◆ Materials provided:
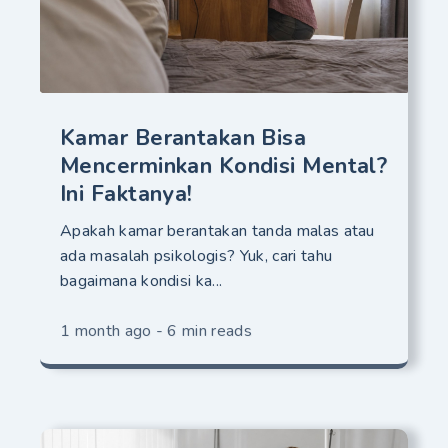
Kamar Berantakan Bisa
Mencerminkan Kondisi Mental?
Ini Faktanya!
Apakah kamar berantakan tanda malas atau
ada masalah psikologis? Yuk, cari tahu
bagaimana kondisi ka...
1 month ago - 6 min reads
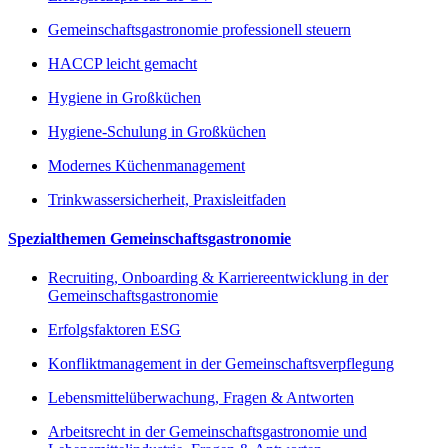
Gemeinschaftsgastronomie professionell steuern
HACCP leicht gemacht
Hygiene in Großküchen
Hygiene-Schulung in Großküchen
Modernes Küchenmanagement
Trinkwassersicherheit, Praxisleitfaden
Spezialthemen Gemeinschaftsgastronomie
Recruiting, Onboarding & Karriereentwicklung in der
Gemeinschaftsgastronomie
Erfolgsfaktoren ESG
Konfliktmanagement in der Gemeinschaftsverpflegung
Lebensmittelüberwachung, Fragen & Antworten
Arbeitsrecht in der Gemeinschaftsgastronomie und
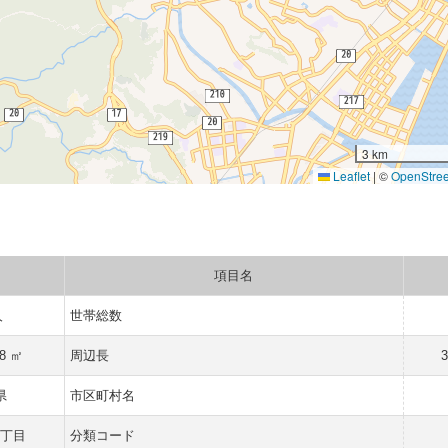
3 km
Leaflet
|
©
OpenStre
項目名
人
世帯総数
88 ㎡
周辺長
3
県
市区町村名
五丁目
分類コード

◆ Exercise: Each entry is to be given again exactly as it stands, with its pictures removed.

◆ Written solution:
Kamar Berantakan Bisa
Mencerminkan Kondisi Mental?
Ini Faktanya!
Apakah kamar berantakan tanda malas atau
ada masalah psikologis? Yuk, cari tahu
bagaimana kondisi ka...
1 month ago - 6 min reads
Gemeinschaftsgastronomie professionell steuern
HACCP leicht gemacht
Hygiene in Großküchen
Hygiene-Schulung in Großküchen
Modernes Küchenmanagement
Trinkwassersicherheit, Praxisleitfaden
Spezialthemen Gemeinschaftsgastronomie
Recruiting, Onboarding & Karriereentwicklung in der
Gemeinschaftsgastronomie
Erfolgsfaktoren ESG
Konfliktmanagement in der Gemeinschaftsverpflegung
Lebensmittelüberwachung, Fragen & Antworten
Arbeitsrecht in der Gemeinschaftsgastronomie und
3 km
Leaflet
|
©
OpenStre
項目名
人
世帯総数
88 ㎡
周辺長
3
県
市区町村名
五丁目
分類コード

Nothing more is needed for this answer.